# lowriders



## chris storrs (Aug 25, 2005)

i dont understand why ppl use the lowrider guides for spinning rods...this makes no sense to me...i get that most that use them use braid,and braid is thin,and they get just as good of distances as mono and reg. alconite guides(stripper guide of 40 or 50), but it seems to me that braid plus regular alconite stripper(size 40/50 instead of the lowriders 20 i think) would mean an even further cast because frction would be so low.maybe ive got it all wrong, i dont know..someone wanna help me out?


----------



## SurffishNJ (Dec 30, 2003)

*Low Riders*

Check with Sgt. Slough in the moderator in the NJ forum. He has volumes of information on the concept. Also I threw his 1507 with the low riders at a recent tournament and it was Amazzzzzzzzzzzzzing, and I'm not a spinning guy as a matter of fact I only own one. At the same fishing tournament Gary Born took a few casts and I believe he is building one he was also impressed.


----------



## ReelinRod (May 29, 2003)

The theory with lowriders is the faster you can throttle the coils thrown from the reel the better. It does seem against conventional wisdom but the effect of friction from a sudden choke at the first guide is less than the friction of a gradual throttle spread down three or four guides.

Here is a pic of the first lowrider guide and the line flowing through it.










The decrease in weight is another important consideration. The lowriders weigh next to nothing so rod recovery is instantaneous; there is no “whip” causing line slap down the rod. The faster the rod quiets the smoother the line flows through the guides.



chris storrs said:


> i get that most that use them use braid,and braid is thin,and they get just as good of distances as mono and reg. alconite


The distance gain realized using braid instead of mono is significant (in spinning tackle). For me it hovers between 6% and 10%. With mono I threw 589ft OTG using my Basia, 12lb test and a borrowed tournament length 1509 rung conventional. With braid on my lowrider rung 1507, I am just shy of 650ft OTG. 

Neil Mackellow did some tests with lowriders using mono and realized distance gains, much to his surprise over spinning rods typically rung. I will try to find his repost of his two part report / magazine article. It is an interesting read.
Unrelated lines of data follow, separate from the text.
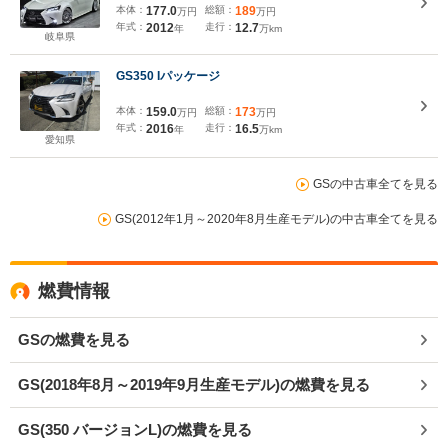
Bluetoothオーディオ対応 後期ヘッド 後期テー
本体：
177.0
総額：
189
万円
万円
ル 後期バンパー スマートキープッシュスタート
年式：
2012
走行：
12.7
年
万km
パワーシート シートヒーター
岐阜県
GS350 Iパッケージ
本体：
159.0
総額：
173
万円
万円
年式：
2016
走行：
16.5
年
万km
愛知県
GSの中古車全てを見る
GS(2012年1月～2020年8月生産モデル)の中古車全てを見る
燃費情報
GSの燃費を見る
GS(2018年8月～2019年9月生産モデル)の燃費を見る
GS(350 バージョンL)の燃費を見る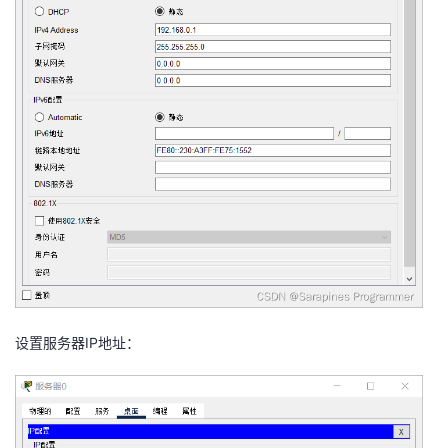
设置服务器IP地址：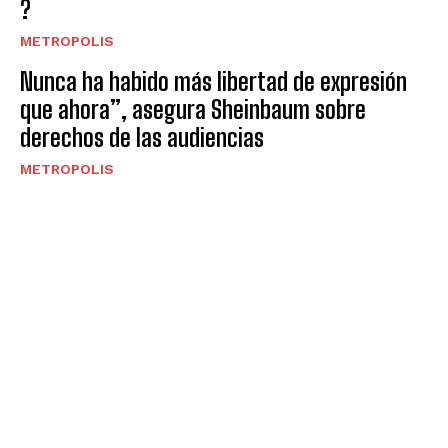
?
METROPOLIS
Nunca ha habido más libertad de expresión
que ahora”, asegura Sheinbaum sobre
derechos de las audiencias
METROPOLIS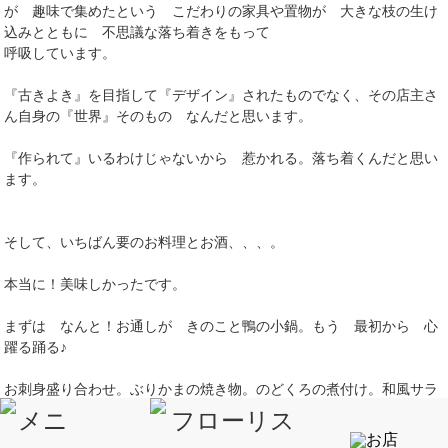
が 趣味で集めたという こだわりの家具や置物が 大きな枝の生け
込みとともに 不思議な落ち着きをもって
呼吸しています。
『古きよき』を目指して『デザイン』されたものでなく、その店主さ
ん自身の『世界』そのもの なんだと思います。
『作られて』いるわけじゃないから 惹かれる。落ち着くんだと思い
ます。
そして、いちばん要のお料理とお酒、、、。
本当に！美味しかったです。
まずは なんと！お通しが きのこと鴨の小鍋。もう 最初から 心
躍る踊る♪
お刺身盛り合わせ。ぶりかまの焼き物。のどくろの煮付け。和風サラ
ダ。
Here are two pics of my rod.


----------



## Samurai (Nov 24, 2005)

*blcag?*

Are those the Fuji BLCAG guides and is that the correct orientation for wrapping them(single foot facing the reel)?I saw those and were considering wrapping a rod with them.BTW nice reel.


----------



## ReelinRod (May 29, 2003)

The guides are Fugi LCSG series.



















The first guide above the reel is set “reversed” to eliminate line being thrown over it.

The reel is a Daiwa Tournament Surf Basia QD45










Aloha and mahalo and welcome to Pier and Surf!


----------



## Orest (Jul 28, 2003)

*BB Casting with lowrider guides*

http://www.fishing-forum.info/showthread.php?t=2903


----------



## chris storrs (Aug 25, 2005)

thanks...so more friction on one guide and alot less on the others plus no line wrapped guides equals a further and safer cast..


----------



## ReelinRod (May 29, 2003)

*BlackBeards's Lowrider Report*

Thanks Orest, that is part two; for those interested here is the link to part one.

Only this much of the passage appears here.